## DATA SUPPLIED
▽

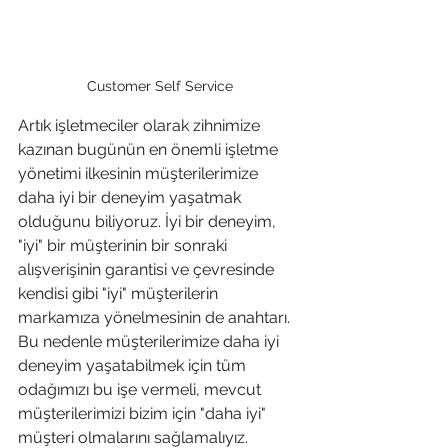
Customer Self Service
Artık işletmeciler olarak zihnimize 
kazınan bugünün en önemli işletme 
yönetimi ilkesinin müşterilerimize 
daha iyi bir deneyim yaşatmak 
olduğunu biliyoruz. İyi bir deneyim, 
"iyi" bir müşterinin bir sonraki 
alışverişinin garantisi ve çevresinde 
kendisi gibi "iyi" müşterilerin 
markamıza yönelmesinin de anahtarı.  
Bu nedenle müşterilerimize daha iyi 
deneyim yaşatabilmek için tüm 
odağımızı bu işe vermeli, mevcut 
müşterilerimizi bizim için "daha iyi" 
müşteri olmalarını sağlamalıyız. 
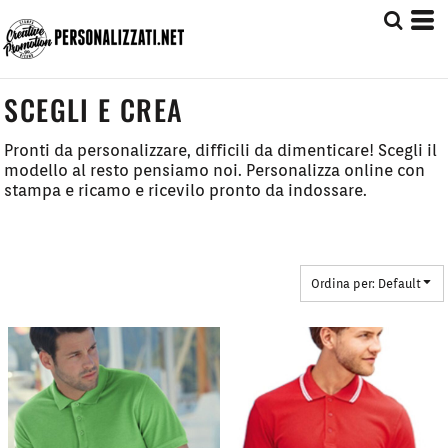
Default
Prezzo: Dal più Basso
Prezzo: Dal più Alto
SCEGLI E CREA
Date Added
Pronti da personalizzare, difficili da dimenticare! Scegli il
modello al resto pensiamo noi. Personalizza online con
stampa e ricamo e ricevilo pronto da indossare.
Ordina per: Default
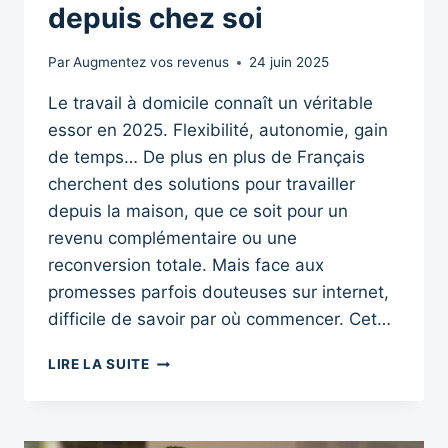
depuis chez soi
Par
Augmentez vos revenus
24 juin 2025
Le travail à domicile connaît un véritable
essor en 2025. Flexibilité, autonomie, gain
de temps… De plus en plus de Français
cherchent des solutions pour travailler
depuis la maison, que ce soit pour un
revenu complémentaire ou une
reconversion totale. Mais face aux
promesses parfois douteuses sur internet,
difficile de savoir par où commencer. Cet…
TRAVAIL
LIRE LA SUITE
À
DOMICILE
EN
2025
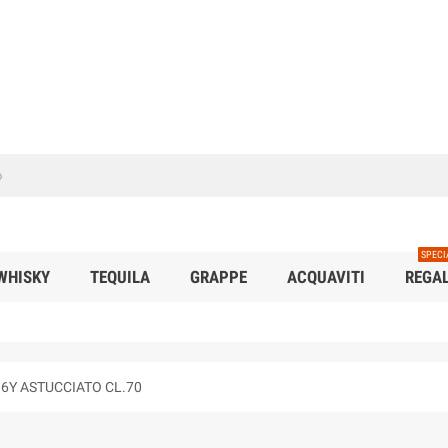
SPECI
WHISKY
TEQUILA
GRAPPE
ACQUAVITI
REGAL
6Y ASTUCCIATO CL.70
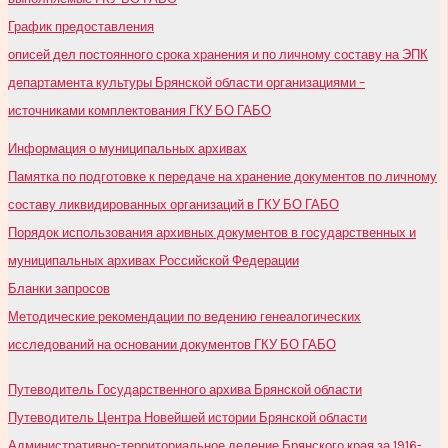
График предоставления
описей дел постоянного срока хранения и по личному составу на ЭПК
департамента культуры Брянской области организациями –
источниками комплектования ГКУ БО ГАБО
Информация о муниципальных архивах
Памятка по подготовке к передаче на хранение документов по личному
составу ликвидированных организаций в ГКУ БО ГАБО
Порядок использования архивных документов в государственных и
муниципальных архивах Российской Федерации
Бланки запросов
Методические рекомендации по ведению генеалогических
исследований на основании документов ГКУ БО ГАБО
Путеводитель Государственного архива Брянской области
Путеводитель Центра Новейшей истории Брянской области
Административно-территориальное деление Брянского края за 1916-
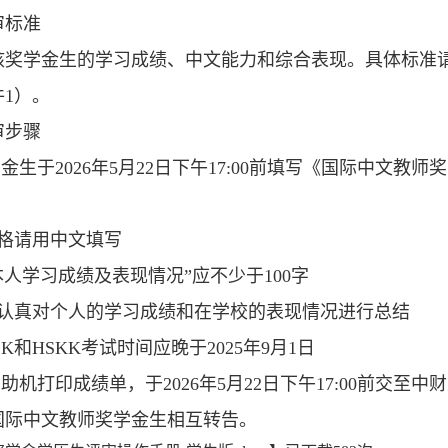
审标准
核奖学金生的学习成绩、中文能力和综合表现。具体标准请
1）。
审步骤
学金生于2026年5月22日下午17:00前填写《国际中
表格请用中文填写
本人学习成绩及表现情况”应不少于100字
请认真对个人的学习成绩和在学校的表现情况进行总结
SK和HSKK考试时间应晚于2025年9月1日
自助机打印成绩单，于2026年5月22日下午17:00前交至中
国际中文教师奖学金生相互转告。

△

## TASK GOAL
Give again, word for word, only the lines from the one with "depuis chez soi" through the last line of the entries, both included; no pictures go in the copy.

## OUTPUT OF THE EXERCISE
depuis chez soi
Par
Augmentez vos revenus
24 juin 2025
Le travail à domicile connaît un véritable
essor en 2025. Flexibilité, autonomie, gain
de temps… De plus en plus de Français
cherchent des solutions pour travailler
depuis la maison, que ce soit pour un
revenu complémentaire ou une
reconversion totale. Mais face aux
promesses parfois douteuses sur internet,
difficile de savoir par où commencer. Cet…
TRAVAIL
LIRE LA SUITE
À
DOMICILE
EN
2025
SPECI
WHISKY
TEQUILA
GRAPPE
ACQUAVITI
REGAL
6Y ASTUCCIATO CL.70
График предоставления
описей дел постоянного срока хранения и по личному составу на ЭПК
департамента культуры Брянской области организациями –
источниками комплектования ГКУ БО ГАБО
Информация о муниципальных архивах
Памятка по подготовке к передаче на хранение документов по личному
составу ликвидированных организаций в ГКУ БО ГАБО
Порядок использования архивных документов в государственных и
муниципальных архивах Российской Федерации
Бланки запросов
Методические рекомендации по ведению генеалогических
исследований на основании документов ГКУ БО ГАБО
Путеводитель Государственного архива Брянской области
Путеводитель Центра Новейшей истории Брянской области
Административно-территориальное деление Брянского края за 1916-
审标准
核奖学金生的学习成绩、中文能力和综合表现。具体标准请
1）。
审步骤
学金生于2026年5月22日下午17:00前填写《国际中
表格请用中文填写
本人学习成绩及表现情况”应不少于100字
请认真对个人的学习成绩和在学校的表现情况进行总结
SK和HSKK考试时间应晚于2025年9月1日
自助机打印成绩单，于2026年5月22日下午17:00前交至中
国际中文教师奖学金生相互转告。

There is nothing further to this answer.